不似昨天那样风吹风打蔫头蔫脑的模样,插在花瓶里的大红玫瑰每一朵都饱满,娇艳欲滴,花刺也全都被削掉了。
青岚绕着花瓶转了一圈,没有在花朵里面找到纸条,嘀咕:“今天怎么没有放纸条?”
林争渡漫不经心道:“大概是觉得自己的字不好看吧。”
反正暗恋的人心思转来转去,无非也就是那几样:想讨好,又怕丢自尊,想展示自己,又怕对方看自己不起,瞻前顾后,怕心意错付,怕喜欢的人不够喜欢自己,脸面能阻碍很多真心——她也一样。
所以无论如何也不要当先开口的人。
自尊总比情感重要,她哪里敢赌那点暧昧就是真心。
一旦赌输了,即使对方是个好人,会对此事闭口不言,二者之间也会产生一条无法弥合的裂隙。
因为突然的,对‘暗恋’这种事情所产生的愁绪,林争渡今天没有把那些花送给师妹们拿去玩,而是将它们连同那个花瓶一起带回了小院里。
她不知道送花的人是谁,对方不敢出现大约也和她一样心态,都害怕当面挑明了会被拒绝。
回到小院放了花和花瓶,林争渡在自己房间的门缝里看见一张谢观棋留下的字条;他说今天要去给一位剑宗的长老帮忙做事,所以会晚点回来,如果林争渡今天还想双修,就等他一下——如果已经很累,那就先睡觉。

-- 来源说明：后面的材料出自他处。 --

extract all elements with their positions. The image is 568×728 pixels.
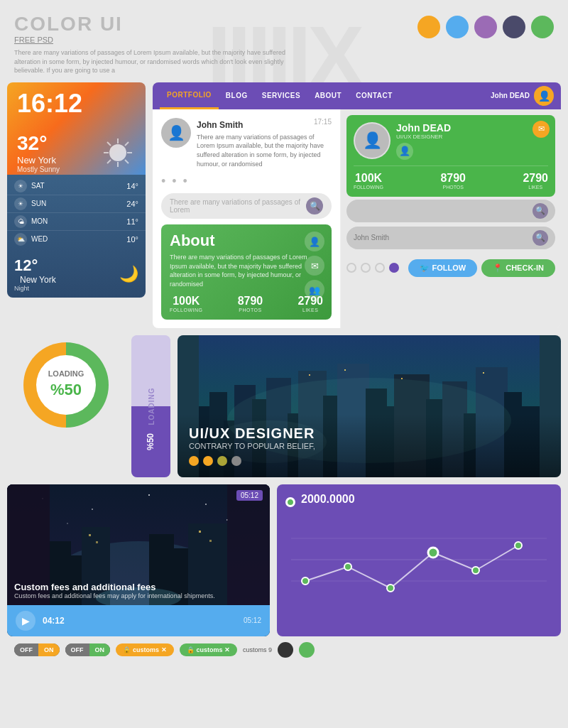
svg-text:%50: %50 xyxy=(50,381,81,398)
color-dot-orange xyxy=(417,16,440,38)
loading-section: LOADING %50 xyxy=(7,335,124,440)
designer-title: UI/UX DESIGNER xyxy=(189,425,550,442)
row1: 16:12 32° New York Mostly Sunny xyxy=(7,82,561,328)
designer-dot-4 xyxy=(231,456,241,466)
svg-point-45 xyxy=(67,523,68,524)
day-sun-temp: 24° xyxy=(126,200,138,208)
play-button[interactable]: ▶ xyxy=(16,611,36,631)
svg-line-7 xyxy=(125,142,129,146)
toggle-on-2[interactable]: ON xyxy=(89,643,111,656)
profile-likes-num: 2790 xyxy=(523,172,548,185)
nav-blog[interactable]: BLOG xyxy=(219,82,255,109)
sun-icon xyxy=(100,135,136,170)
svg-line-5 xyxy=(107,142,111,146)
search-icon-2[interactable]: 🔍 xyxy=(532,230,548,246)
nav-contact[interactable]: CONTACT xyxy=(349,82,400,109)
search-bar-2[interactable]: John Smith 🔍 xyxy=(346,227,555,249)
stat-following-label: FOLLOWING xyxy=(170,308,203,313)
stat-photos: 8790 PHOTOS xyxy=(238,295,263,313)
svg-point-43 xyxy=(205,504,207,505)
nav-user: John DEAD 👤 xyxy=(491,86,554,106)
profile-info: John DEAD UI/UX DESIGNER 👤 xyxy=(396,122,451,160)
color-palette xyxy=(417,16,554,38)
toggle-off-2[interactable]: OFF xyxy=(65,643,89,656)
svg-rect-57 xyxy=(96,541,98,543)
customs-tag-orange[interactable]: 🔒 customs ✕ xyxy=(116,643,174,656)
svg-line-8 xyxy=(107,160,111,163)
checkin-button[interactable]: 📍 CHECK-IN xyxy=(481,259,555,277)
stat-following: 100K FOLLOWING xyxy=(170,295,203,313)
about-section: 👤 ✉ 👥 About There are many variations of… xyxy=(161,224,332,319)
weather-day-sat: ☀ SAT 14° xyxy=(7,178,146,195)
nav-portfolio[interactable]: PORTFOLIO xyxy=(160,82,219,109)
color-dot-blue xyxy=(446,16,469,38)
svg-point-65 xyxy=(344,563,351,570)
chart-section: 2000.0000 xyxy=(277,484,561,636)
search-button[interactable]: 🔍 xyxy=(306,197,323,214)
profile-likes: 2790 LIKES xyxy=(523,172,548,190)
bar-label: LOADING xyxy=(147,387,155,425)
msg-content: John Smith 17:15 There are many variatio… xyxy=(197,118,332,168)
msg-text: There are many variations of passages of… xyxy=(197,133,332,168)
day-sun-name: SUN xyxy=(31,200,53,207)
message-user: 👤 John Smith 17:15 There are many variat… xyxy=(161,118,332,168)
dot-indicators xyxy=(346,263,399,273)
day-sat-name: SAT xyxy=(31,182,53,190)
day-mon-temp: 11° xyxy=(126,217,138,226)
about-stats: 100K FOLLOWING 8790 PHOTOS 2790 LIKES xyxy=(170,295,323,313)
search-bars: 🔍 John Smith 🔍 xyxy=(341,200,561,254)
dot-2 xyxy=(361,263,371,273)
designer-dot-1 xyxy=(189,456,199,466)
video-controls: ▶ 04:12 05:12 xyxy=(7,605,270,636)
header-desc: There are many variations of passages of… xyxy=(14,48,312,75)
lock-icon-green: 🔒 xyxy=(187,646,195,653)
toggle-off-1[interactable]: OFF xyxy=(14,643,38,656)
weather-days: ☀ SAT 14° ☀ SUN 24° 🌤 MON 11° xyxy=(7,175,146,251)
profile-likes-label: LIKES xyxy=(523,185,548,190)
pie-chart-container: LOADING %50 xyxy=(16,335,116,435)
svg-rect-59 xyxy=(209,540,212,542)
search-bar[interactable]: There are many variations of passages of… xyxy=(161,193,332,219)
bar-percent: %50 xyxy=(146,433,156,450)
stat-likes-label: LIKES xyxy=(297,308,323,313)
customs-tag-green[interactable]: 🔒 customs ✕ xyxy=(180,643,238,656)
video-bg: 05:12 Custom fees and additional fees Cu… xyxy=(7,484,270,605)
follow-button[interactable]: 🐦 FOLLOW xyxy=(408,259,478,277)
lock-icon-orange: 🔒 xyxy=(123,646,131,653)
color-dot-green xyxy=(531,16,554,38)
bottom-toggles: OFF ON OFF ON 🔒 customs ✕ 🔒 customs ✕ cu… xyxy=(7,636,561,663)
svg-point-64 xyxy=(302,577,309,585)
search-bar-1[interactable]: 🔍 xyxy=(346,200,555,222)
designer-overlay: UI/UX DESIGNER CONTRARY TO POPULAR BELIE… xyxy=(178,414,561,477)
toggle-on-1[interactable]: ON xyxy=(38,643,60,656)
svg-point-42 xyxy=(148,494,150,496)
portfolio-nav: PORTFOLIO BLOG SERVICES ABOUT CONTACT Jo… xyxy=(153,82,561,109)
pie-chart: LOADING %50 xyxy=(16,335,116,435)
portfolio-panel: PORTFOLIO BLOG SERVICES ABOUT CONTACT Jo… xyxy=(153,82,561,328)
svg-line-6 xyxy=(125,160,129,163)
day-wed-name: WED xyxy=(31,235,53,243)
nav-about[interactable]: ABOUT xyxy=(307,82,349,109)
night-info: 12° New York Night xyxy=(14,256,56,292)
action-btns: 🐦 FOLLOW 📍 CHECK-IN xyxy=(408,259,555,277)
svg-point-66 xyxy=(387,585,394,592)
search-input[interactable]: There are many variations of passages of… xyxy=(170,198,306,214)
svg-rect-58 xyxy=(199,531,201,533)
nav-services[interactable]: SERVICES xyxy=(255,82,307,109)
night-condition: Night xyxy=(14,285,56,292)
designer-card: UI/UX DESIGNER CONTRARY TO POPULAR BELIE… xyxy=(178,335,561,477)
weather-day-mon: 🌤 MON 11° xyxy=(7,213,146,231)
profile-photos-num: 8790 xyxy=(440,172,466,185)
toggle-group-1[interactable]: OFF ON xyxy=(14,643,60,656)
search-icon-1[interactable]: 🔍 xyxy=(532,203,548,219)
designer-subtitle: CONTRARY TO POPULAR BELIEF, xyxy=(189,442,550,450)
stat-photos-label: PHOTOS xyxy=(238,308,263,313)
mon-icon: 🌤 xyxy=(14,215,27,228)
customs-label-green: customs ✕ xyxy=(197,646,231,653)
svg-rect-36 xyxy=(344,369,346,371)
profile-card: ✉ 👤 John DEAD UI/UX DESIGNER 👤 100K xyxy=(346,115,555,197)
night-temp: 12° xyxy=(14,256,56,275)
toggle-group-2[interactable]: OFF ON xyxy=(65,643,111,656)
location-icon: 📍 xyxy=(493,264,503,273)
weather-bottom: ☀ SAT 14° ☀ SUN 24° 🌤 MON 11° xyxy=(7,175,146,298)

这种说法有点奇怪,好像谢观棋不是因为天象或者风水之类的问题暂住在这,而是这里本来就是他家一样。
林争渡撇撇嘴,把字条揉成一团。
本来要扔的,但是将纸团捏在手心捏了半天,最后还是没有扔。林争渡哼了一声,不大高兴的把纸团扔进了装首饰的盒子里,并重重的关上了首饰盒子。
随便糊弄了一顿晚饭,林争渡换了轻便的衣服出发去夜巡。
虽然轮到她去回春院值班期间,附近的同门在白天会顺便帮林争渡巡山——但林争渡一有时间,还是想自己去山上看看。
她惦记着东边悬崖上有一颗快要成熟的紫灵芝,惦记着西边山洞里有两条快要开智的蛇精,还有一只对蛇蛋虎视眈眈的大老鹰。
月光穿透树梢照亮山路,林争渡背着药篓拄着探路杖,半走半爬的按照平时巡山路线四处查看。
走到一半,头顶的月光忽然被乌云遮住。林争渡抬起头来,在沉沉黑暗中嗅到一种将要下雨的土腥味。
看天色,大概很快就会下雨,现在折返回去也来不及——不如加快时间,把剩下的一段路巡完,再回去煮点生姜水来喝。
林争渡心底做了决定,便不再管风云变幻的天色,只是加快了巡山的脚步,轻盈穿行在山石和树林之间。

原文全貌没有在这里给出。